Quem construiu e mora nesse lugar é o aposentado Francisco de Assis Moraes, 64. Há 12 anos, Francisco adquiriu um terreno no bairro Ângela Rosa, que poucas pessoas se arriscariam a comprar.
Ficava praticamente no curso de um córrego. A área era tomada por lama. Mas o aposentado, que mora sozinho, decidiu sonhar e pôr em prática sua criatividade. Investiu recursos mínimos, adquiridos através de serviços braçais na roça, e transformou o local não só em uma obra de arte, mas em uma agradável área de lazer.
Pode parecer estranho, mas a casa simples, de apenas dois cômodos, conta com piscina, lago artificial com jacarés feito de cimento, peixes de verdade e fogão com forno a lenha. Na "área de lazer" há ainda varanda com pia e uma suíte. O criado-mudo da cama é uma fonte de água e, a seus pés, há um curso de água com um monjolinho.

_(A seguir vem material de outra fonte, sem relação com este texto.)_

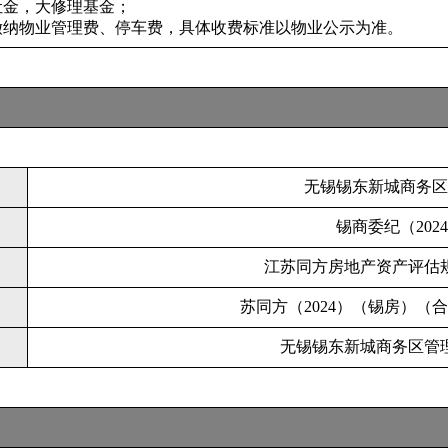
让金，大修理基金；
缴纳物业管理费、停车费，具体收费标准以物业公示为准。
无锡锡东新城商务区
锡商委纪（2024
江苏同方房地产资产评估
苏同方（2024）（锡房）（合
无锡锡东新城商务区管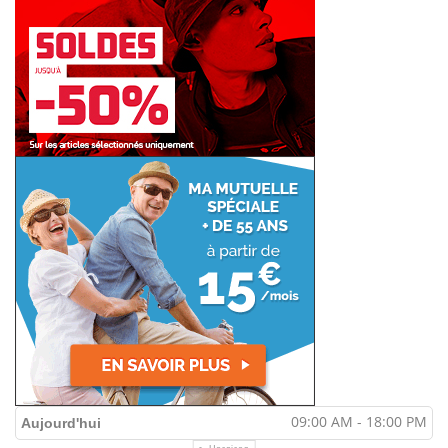
09:00 AM - 18:00 PM
Aujourd'hui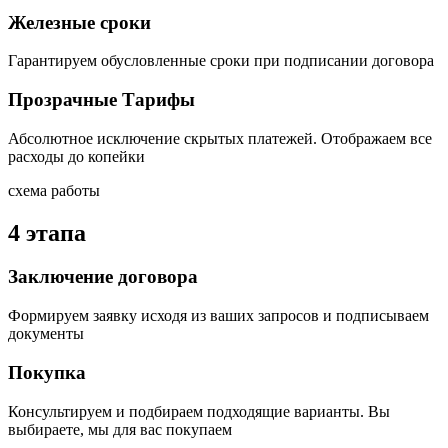
Железные сроки
Гарантируем обусловленные сроки при подписании договора
Прозрачные Тарифы
Абсолютное исключение скрытых платежей. Отображаем все
расходы до копейки
схема работы
4 этапа
Заключение договора
Формируем заявку исходя из ваших запросов и подписываем
документы
Покупка
Консультируем и подбираем подходящие варианты. Вы
выбираете, мы для вас покупаем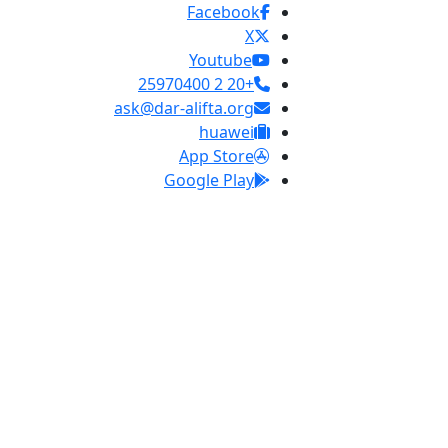
Facebook
X
Youtube
+20 2 25970400
ask@dar-alifta.org
huawei
App Store
Google Play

O teto da varanda de Francisco é inspirado no céu da noite. Com forro branco, tem lua e estrelas laranjas e amarelas. E não pára por aí. A laje da casa se transformou em cobertura, também revestida com piso frio.

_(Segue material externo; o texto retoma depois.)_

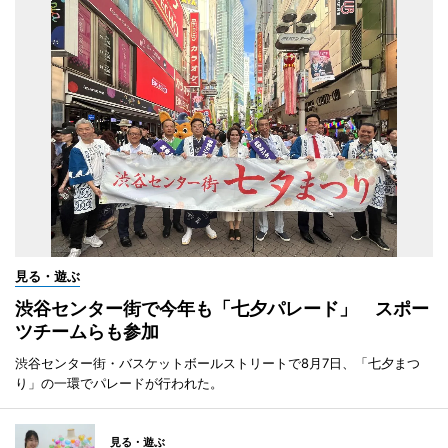
見る・遊ぶ
渋谷センター街で今年も「七夕パレード」 スポー
ツチームらも参加
渋谷センター街・バスケットボールストリートで8月7日、「七夕まつ
り」の一環でパレードが行われた。
見る・遊ぶ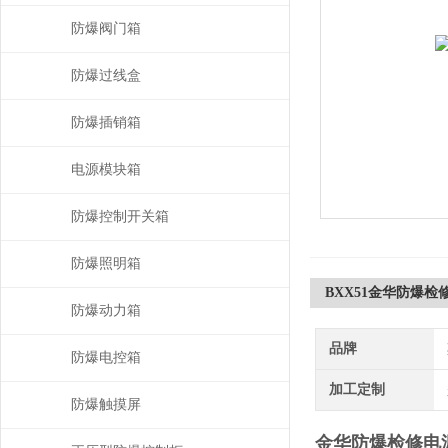
防爆阀门箱
防爆过线盒
防爆插销箱
电源模块箱
防爆控制开关箱
防爆照明箱
BXX51金华防爆
防爆动力箱
品牌
防爆电控箱
加工定制
防爆触摸屏
金华防爆检修电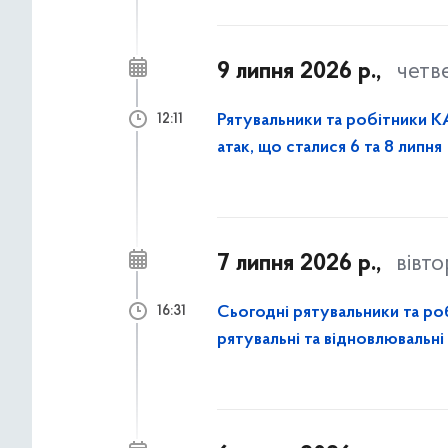
9 липня 2026 р.,
четв
Рятувальники та робітники КА
12:11
атак, що сталися 6 та 8 липня
7 липня 2026 р.,
вівт
Сьогодні рятувальники та ро
16:31
рятувальні та відновлювальні
атаки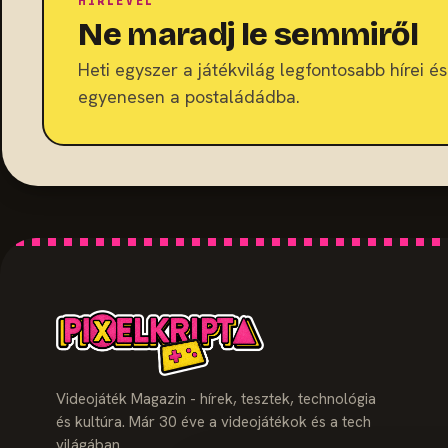
HÍRLEVÉL
Ne maradj le semmiről
Heti egyszer a játékvilág legfontosabb hírei és 
egyenesen a postaládádba.
Videojáték Magazin - hírek, tesztek, technológia
és kultúra. Már 30 éve a videojátékok és a tech
világában.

O aposentado não tem idéia de quanto já gastou. Diz que comprou o terreno por R$ 160 mil cruzeiros e para levantar a casa não precisou de pedreiro. "Fui eu mesmo quem construí. Ganhava um dinheirinho carpindo terrenos e comprava cimentos. Já os pisos compro em lojas que vendem restos", conta.
Francisco freqüentou escola por apenas seis meses. Sabe ler e escrever, nada mais que isso. É divorciado há 30 anos e tem filhos, mas disse que eles se distanciaram e, para não se sentir sozinho, resolveu criar. Transforma tronco de árvores e ossos em esculturas de pássaros, cobras e, com cimento, constrói casas de joão-de-barro. Vende as esculturas por preços a partir de R$ 20.
RECURSOS NATURAIS
Menos de R$ 20. Esse é o gasto mensal de Francisco com água e energia. Sua criatividade foi além das esculturas. Ele utilizou o curso da água de uma mina e enche a caixa d’água e a piscina. Com o fogão de lenha aquece a água para o banho. Questionado de onde vem tanta criatividade, ele responde com outra pergunta. "Já leu a bíblia? Com fé em Deus tudo é possível".